Mesmo depois de ser arrebatado pela amizade de Jesus, de ter dedicado anos ao refazimento de sua identidade, Paulo não deixa de constatar uma luta incessante que existe dentro de nós: saber o que é certo e fazer o que é errado. Ter consciência do bem, mas ainda se comprazer no mal, como está explicitado num trecho da carta aos Romanos:

Porque não faço o bem que quero, mas o mal que não quero, este faço. Ora, se eu faço o que não quero, já não o faço eu, mas o pecado que habita em mim. Acho então esta lei em mim, que, quando quero fazer o bem, o mal está comigo. Porque, segundo o homem interior, tenho prazer na lei de Deus; mas vejo nos meus membros outra lei, que batalha contra a lei do meu entendimento, e me prende debaixo da lei do pecado que está nos meus membros (Romanos 7:19-23).

Paulo identificou algo muito estudado hoje em dia pelas ciências do comportamento, a dificuldade que temos de trocar hábitos perniciosos e prejudiciais por hábitos saudáveis. No caso de uma mudança destrutiva, que visa estabelecer uma nova forma de viver a vida, vemos o quanto facilmente podemos ficar muito longe do que estabelecemos como meta.

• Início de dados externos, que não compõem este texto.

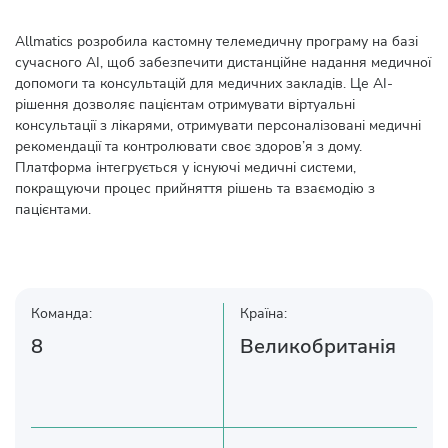
Allmatics розробила кастомну телемедичну програму на базі
сучасного AI, щоб забезпечити дистанційне надання медичної
допомоги та консультацій для медичних закладів. Це AI-
рішення дозволяє пацієнтам отримувати віртуальні
консультації з лікарями, отримувати персоналізовані медичні
рекомендації та контролювати своє здоров’я з дому.
Платформа інтегрується у існуючі медичні системи,
покращуючи процес прийняття рішень та взаємодію з
пацієнтами.
Команда:
Країна:
8
Великобританія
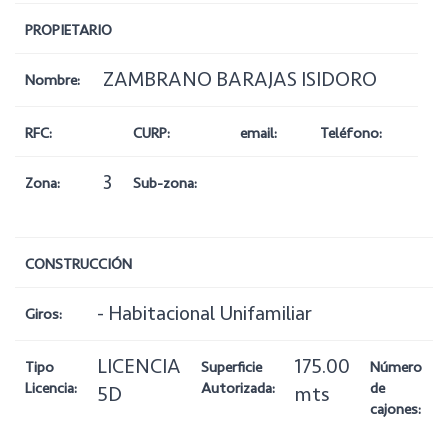
PROPIETARIO
ZAMBRANO BARAJAS ISIDORO
Nombre:
RFC:
CURP:
email:
Teléfono:
3
Zona:
Sub-zona:
CONSTRUCCIÓN
- Habitacional Unifamiliar
Giros:
LICENCIA
175.00
Tipo
Superficie
Número
Licencia:
Autorizada:
de
5D
mts
cajones:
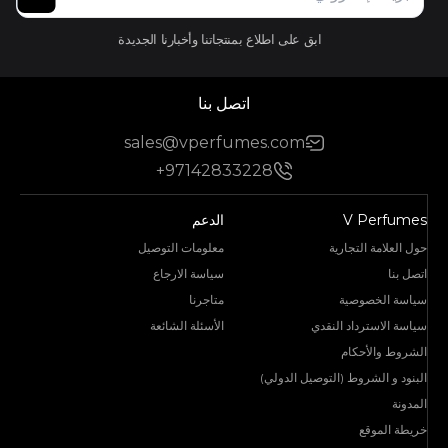
ابق على اطلاع بمنتجاتنا وأخبارنا الجديدة
اتصل بنا
sales@vperfumes.com
+97142833228
V Perfumes
الدعم
حول العلامة التجارية
معلومات التوصيل
اتصل بنا
سياسة الارجاع
سياسة الخصوصية
متاجرنا
سياسة الاسترداد النقدي
الأسئلة الشائعة
الشروط والأحكام
البنود و الشروط (التوصيل الدولي)
المدونة
خريطة الموقع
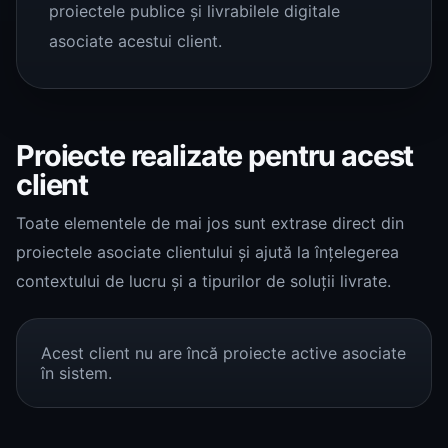
proiectele publice și livrabilele digitale
asociate acestui client.
Proiecte realizate pentru acest
client
Toate elementele de mai jos sunt extrase direct din
proiectele asociate clientului și ajută la înțelegerea
contextului de lucru și a tipurilor de soluții livrate.
Acest client nu are încă proiecte active asociate
în sistem.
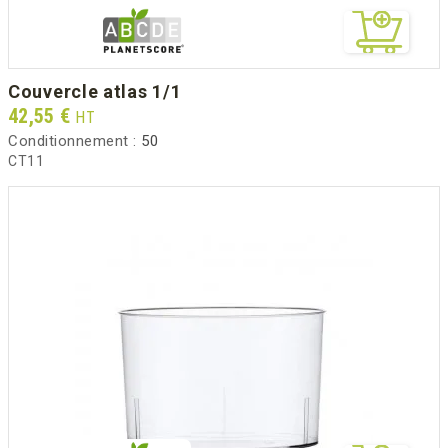
couvercle atlas 1/1
Prix
42,55 €
HT
Conditionnement :
50
CT11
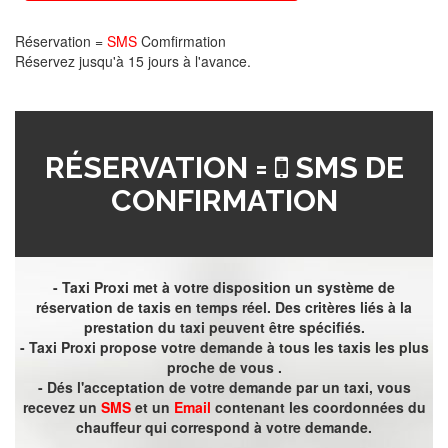
Réservation =
SMS
Comfirmation
Réservez jusqu'à 15 jours à l'avance.
RÉSERVATION =
SMS DE
CONFIRMATION
- Taxi Proxi met à votre disposition un système de
réservation de taxis en temps réel. Des critères liés à la
prestation du taxi peuvent être spécifiés.
- Taxi Proxi propose votre demande à tous les taxis les plus
proche de vous .
- Dés l'acceptation de votre demande par un taxi, vous
recevez un
SMS
et un
Email
contenant les coordonnées du
chauffeur qui correspond à votre demande.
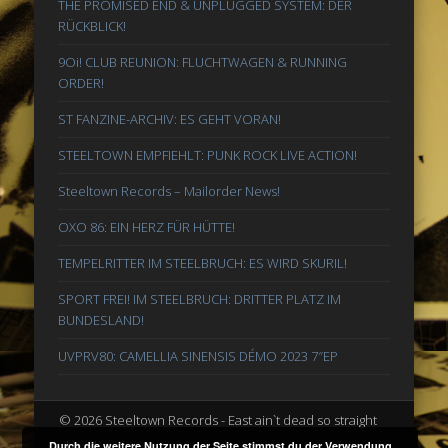
THE PROMISED END & UNPLUGGED SYSTEM: DER
RÜCKBLICK!
9Oi! CLUB REUNION: FLUCHTWAGEN & RUNNING
ORDER!
ST FANZINE-ARCHIV: ES GEHT VORAN!
STEELTOWN EMPFIEHLT: PUNK ROCK LIVE ACTION!
Steeltown Records – Mailorder News!
OXO 86: EIN HERZ FÜR HÜTTE!
TEMPELRITTER IM STEELBRUCH: ES WIRD SKURIL!
SPORT FREI! IM STEELBRUCH: DRITTER PLATZ IM
BUNDESLAND!
UVPRV80: CAMELLIA SINENSIS DÉMO 2023 7″EP
© 2026 Steeltown Records - East ain`t dead so straight
ahead
Durch die weitere Nutzung der Seite stimmst du der Verwendung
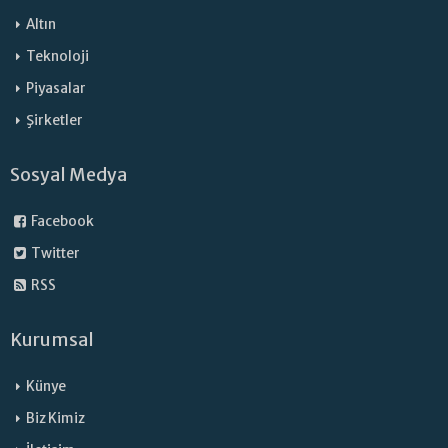
Altın
Teknoloji
Piyasalar
Şirketler
Sosyal Medya
Facebook
Twitter
RSS
Kurumsal
Künye
Biz Kimiz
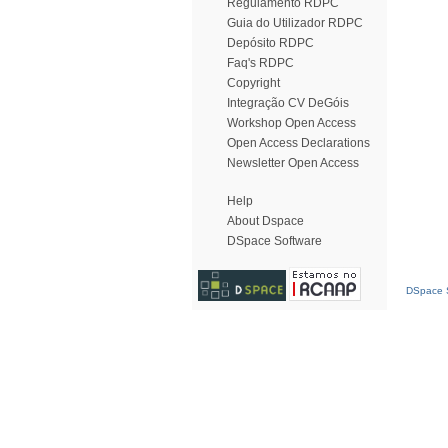
Regulamento RDPC
Guia do Utilizador RDPC
Depósito RDPC
Faq's RDPC
Copyright
Integração CV DeGóis
Workshop Open Access
Open Access Declarations
Newsletter Open Access
Help
About Dspace
DSpace Software
DSpace S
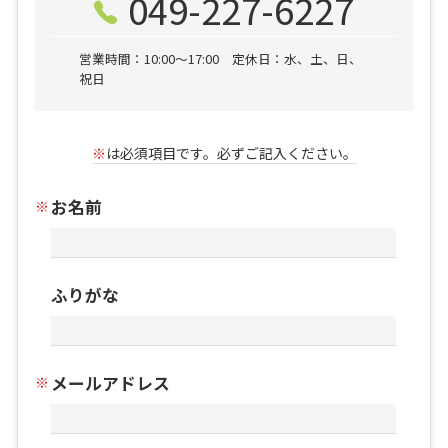
049-227-6227
営業時間：10:00〜17:00 定休日：水、土、日、
祝日
※
は必須項目です。必ずご記入ください。
お名前
ふりがな
メールアドレス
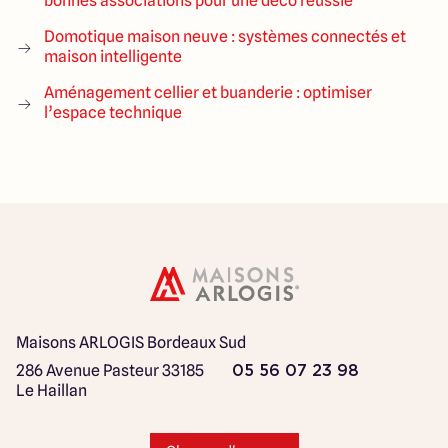
bonnes associations pour une déco réussie
Domotique maison neuve : systèmes connectés et
maison intelligente
Aménagement cellier et buanderie : optimiser
l’espace technique
Maisons ARLOGIS Bordeaux Sud
286 Avenue Pasteur
33185
05 56 07 23 98
Le Haillan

É exatamente por isso que esse trabalho de burilamento, essa mudança interna, acontece o tempo todo, já que não temos que olhar muito longe para encontrar o mal. Ele está ao nosso redor. Vivendo em um mundo em transição, com a exacerbação de valores decadentes, somos confrontados por todos os lados com a realidade do mal − em nosso mundo, em nosso país, em nossa cidade, em nosso bairro, em nossa família e em nós mesmos. Como devemos responder a esse mal que nos rodeia? Forjando em nós novos hábitos, criando novas virtudes, no esforço para combater as más inclinações. No entanto, como os velhos hábitos podem ser difíceis de romper, e hábitos saudáveis são muitas vezes mais difíceis de desenvolver do que desejamos, temos a tendência de passar anos empurrando situações com a barriga, sem foco em resolvê-las. Aí vem a vida e nos derruba por um tsunami de problemas e dores,

levando-nos ao deserto, aonde não nos resta alternativa a não ser mudar.